The best ways are to keep potential hijackers off the aircraft in the first place, limiting access to the cockpit and training pilots and cabin crew in procedures in case of a hijacking or other event.
ElAl, because of their unique situtaion, is the absolute best at reducing all those major areas of risk but is at a level unacceptable to any other airline due to costs, time, facilities and invasions of passanger's privacy. In the meantime, much can be done in simplier ways to reduce the risks.
A properly run TSA
, like seen in many EC
and Asian countries, can have well trained people along with sound and effective procedures keeping off potential troublemakers as well as potential weapons and bombs.

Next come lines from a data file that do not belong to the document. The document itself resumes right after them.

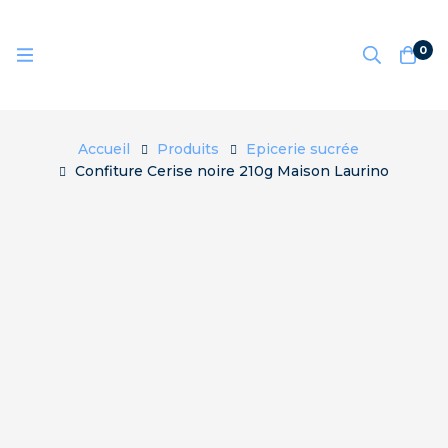
0
Accueil
Produits
Epicerie sucrée
Confiture Cerise noire 210g Maison Laurino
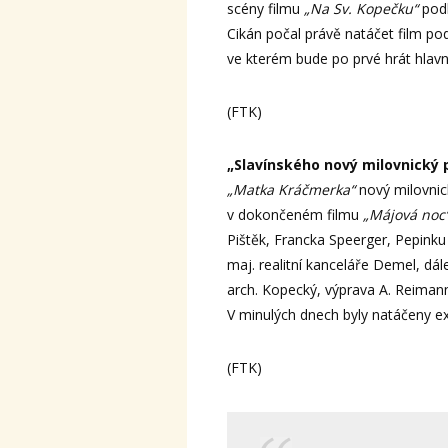
scény filmu
„Na Sv. Kopečku“
podl
Cikán počal právě natáčet film po
ve kterém bude po prvé hrát hlavn
(FTK)
„Slavínského nový milovnický 
„Matka Kráčmerka“
nový milovnic
v dokončeném filmu
„Májová noc
Pištěk, Francka Speerger, Pepinku
maj. realitní kanceláře Demel, dále
arch. Kopecký, výprava A. Reimann, 
V minulých dnech byly natáčeny ext
(FTK)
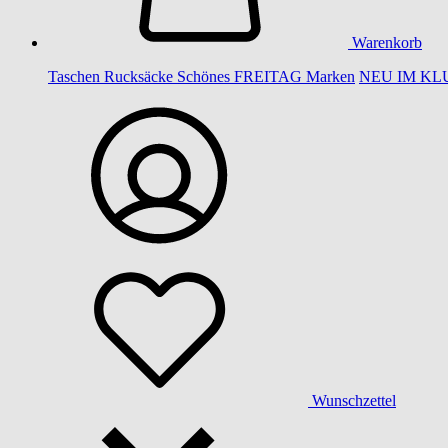
Warenkorb
Taschen
Rucksäcke
Schönes
FREITAG
Marken
NEU IM KL
Wunschzettel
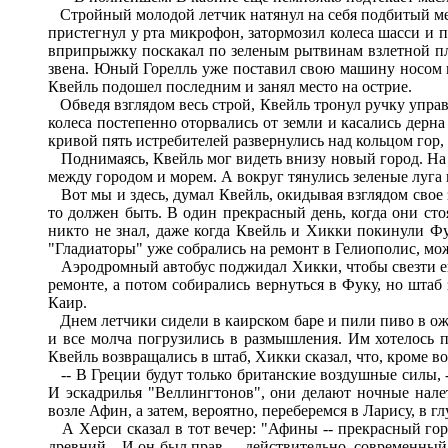
Стройный молодой летчик натянул на себя подбитый мех
пристегнул у рта микрофон, затормозил колеса шасси и 
вприпрыжку поскакал по зеленым рытвинам взлетной пло
звена. Юный Горелль уже поставил свою машину носом пр
Квейль подошел последним и занял место на острие.
Обведя взглядом весь строй, Квейль тронул ручку управл
колеса постепенно оторвались от земли и касались дерна
кривой пять истребителей развернулись над кольцом гор
Поднимаясь, Квейль мог видеть внизу новый город. На 
между городом и морем. А вокруг тянулись зеленые луга
Вот мы и здесь, думал Квейль, окидывая взглядом свое з
то должен быть. В один прекрасный день, когда они ст
никто не знал, даже когда Квейль и Хикки покинули Фу
"Гладиаторы" уже собрались на ремонт в Гелиополис, мож
Аэродромный автобус поджидал Хикки, чтобы свезти его
ремонте, а потом собирались вернуться в Фуку, но штаб 
Каир.
Днем летчики сидели в каирском баре и пили пиво в ожи
и все молча погрузились в размышления. Им хотелось п
Квейль возвращались в штаб, Хикки сказал, что, кроме в
-- В Греции будут только британские воздушные силы, --
И эскадрилья "Веллингтонов", они делают ночные нале
возле Афин, а затем, вероятно, переберемся в Ларису, в г
А Херси сказал в тот вечер: "Афины -- прекрасный горо
древний... И он был прав, -- действительно, современный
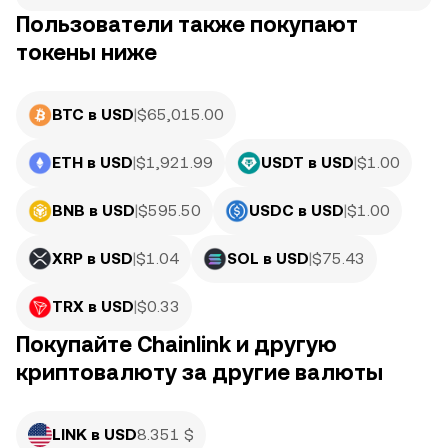
Пользователи также покупают
токены ниже
BTC в USD
|
$
65,015.00
ETH в USD
|
$
1,921.99
USDT в USD
|
$
1.00
BNB в USD
|
$
595.50
USDC в USD
|
$
1.00
XRP в USD
|
$
1.04
SOL в USD
|
$
75.43
TRX в USD
|
$
0.33
Покупайте Chainlink и другую
криптовалюту за другие валюты
LINK в USD
8.351 $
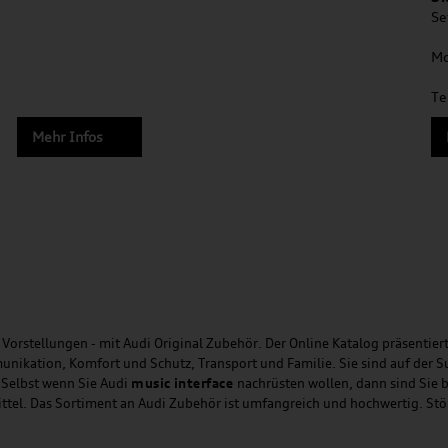
Se
Mo
Te
Mehr Infos
Vorstellungen - mit Audi Original Zubehör. Der Online Katalog präsentiert
unikation, Komfort und Schutz, Transport und Familie. Sie sind auf der 
 Selbst wenn Sie Audi
music
interface
nachrüsten wollen, dann sind Sie b
ittel. Das Sortiment an Audi Zubehör ist umfangreich und hochwertig. St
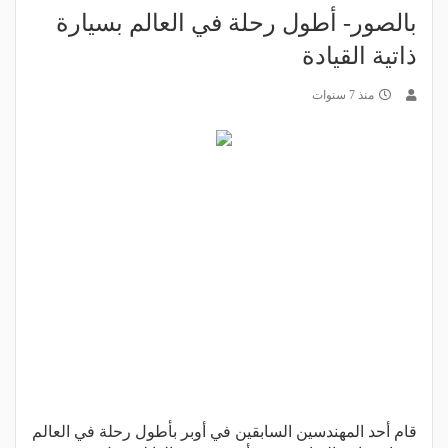
بالصور- أطول رحلة في العالم بسيارة
ذاتية القيادة
منذ 7 سنوات
قام أحد المهندسين السابقين في أوبر بأطول رحلة في العالم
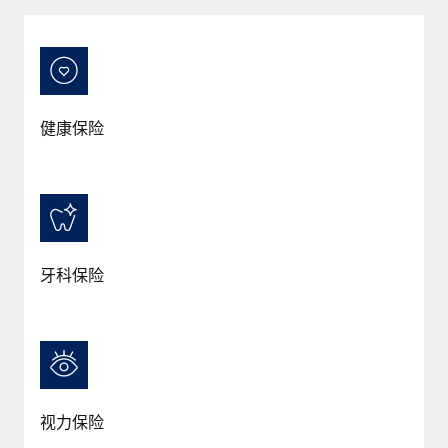
服务
薪金与人才洞察
Remote Build
即将推出
咨询专家
集成与人工智能自动化咨询
洞察中心
获得全球人力资源与合规方面的专家帮助
获得支持
背景调查
案例研究
健康保险
简化候选人筛选流程
查看全部资源
Cultivating a Thriving Remote-First Culture in
Partnership with Remote
合规守望台
防范合规风险
博客
At a glance Discover the evolution of TheyDo, a pioneering
journey management platform that has...
设备管理
Why owned entities are key to maintaining
EOR compliance
在全球范围内配置和跟踪 IT 设备
牙科保险
了解更多
As the global workforce continues to expand in response
实体设立
to the demands of today’s labor market, the...
快速建立合规实体
Reverse Tech's strategic partnership with
Remote for contractor management and
了解更多
人员调配与搬迁
payroll
轻松搬迁员工
Reverse Tech at a glance Health and wellness startup,
视力保险
What a Workday global payroll implementation
Reverse Tech, partnered with Remote to manage...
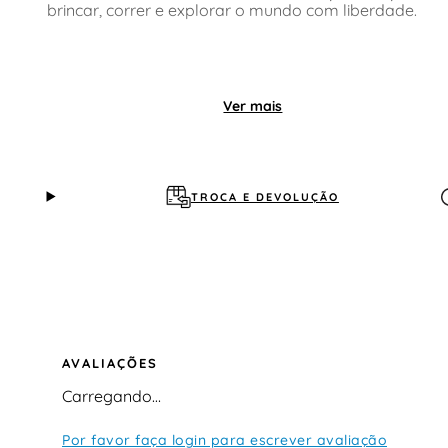
brincar, correr e explorar o mundo com liberdade.
Ver mais
TROCA E DEVOLUÇÃO
AVALIAÇÕES
Carregando…
Por favor faça login para escrever avaliação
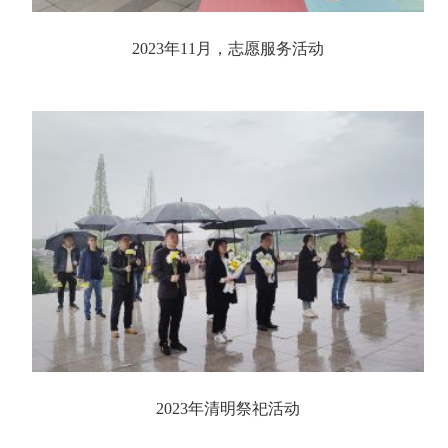
2023年11月，志愿服务活动
2023年清明祭祀活动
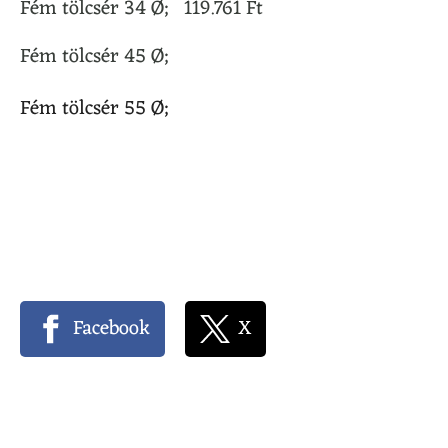
Fém tölcsér 34 Ø; 119.761 Ft
Fém tölcsér 45 Ø;
Fém tölcsér 55 Ø;
Facebook
X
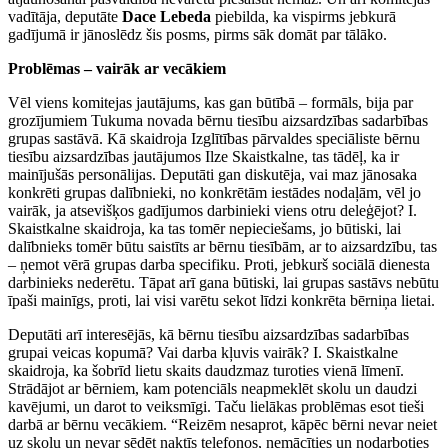
vadītāja, deputāte
Dace Lebeda
piebilda, ka vispirms jebkurā
gadījumā ir jānoslēdz šis posms, pirms sāk domāt par tālāko.
Problēmas – vairāk ar vecākiem
Vēl viens komitejas jautājums, kas gan būtībā – formāls, bija par
grozījumiem Tukuma novada bērnu tiesību aizsardzības sadarbības
grupas sastāvā. Kā skaidroja Izglītības pārvaldes speciāliste bērnu
tiesību aizsardzības jautājumos Ilze Skaistkalne, tas tādēļ, ka ir
mainījušās personālijas. Deputāti gan diskutēja, vai maz jānosaka
konkrēti grupas dalībnieki, no konkrētām iestādes nodaļām, vēl jo
vairāk, ja atsevišķos gadījumos darbinieki viens otru deleģējot? I.
Skaistkalne skaidroja, ka tas tomēr nepieciešams, jo būtiski, lai
dalībnieks tomēr būtu saistīts ar bērnu tiesībām, ar to aizsardzību, tas
– ņemot vērā grupas darba specifiku. Proti, jebkurš sociālā dienesta
darbinieks nederētu. Tāpat arī gana būtiski, lai grupas sastāvs nebūtu
īpaši mainīgs, proti, lai visi varētu sekot līdzi konkrēta bērniņa lietai.
Deputāti arī interesējās, kā bērnu tiesību aizsardzības sadarbības
grupai veicas kopumā? Vai darba kļuvis vairāk? I. Skaistkalne
skaidroja, ka šobrīd lietu skaits daudzmaz turoties vienā līmenī.
Strādājot ar bērniem, kam potenciāls neapmeklēt skolu un daudzi
kavējumi, un darot to veiksmīgi. Taču lielākas problēmas esot tieši
darbā ar bērnu vecākiem. “Reizēm nesaprot, kāpēc bērni nevar neiet
uz skolu un nevar sēdēt naktīs telefonos, nemācīties un nodarboties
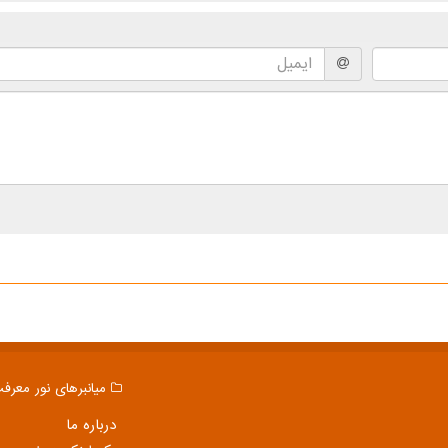
میانبرهای نور معرف
درباره ما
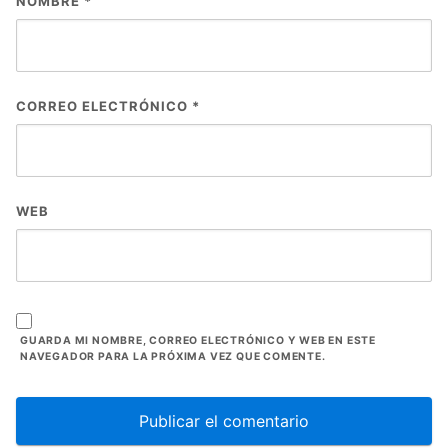
NOMBRE
*
CORREO ELECTRÓNICO
*
WEB
GUARDA MI NOMBRE, CORREO ELECTRÓNICO Y WEB EN ESTE
NAVEGADOR PARA LA PRÓXIMA VEZ QUE COMENTE.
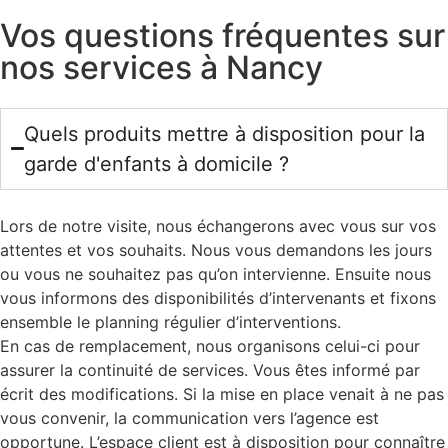
Vos questions fréquentes sur
nos services à
Nancy
Quels produits mettre à disposition pour la
garde d'enfants à domicile ?
Lors de notre visite, nous échangerons avec vous sur vos
attentes et vos souhaits. Nous vous demandons les jours
ou vous ne souhaitez pas qu’on intervienne. Ensuite nous
vous informons des disponibilités d’intervenants et fixons
ensemble le planning régulier d’interventions.
En cas de remplacement, nous organisons celui-ci pour
assurer la continuité de services. Vous êtes informé par
écrit des modifications. Si la mise en place venait à ne pas
vous convenir, la communication vers l’agence est
opportune. L’espace client est à disposition pour connaître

Limiting access to the cockpit, including 2-door or reinforced door systems with coded bypass systems for emergency crew access or access for food and toilet facilites by cockpit crews are already well established on many airlines. Had they been in effect prior to 9/11, they probably would have prevented those terror acts.
While there are limitations at this time on systems to operate a/c remotely in case of a hijacking where the cockpit is taken over, those could be developed over the next several years. In the meantime, there can be training of cabin crew to thrwat acts along with armed Air Marshalls. Pilots can have coded messages from cabin crew to make severe manuvers of the aircraft that will disrupt hijackings early on.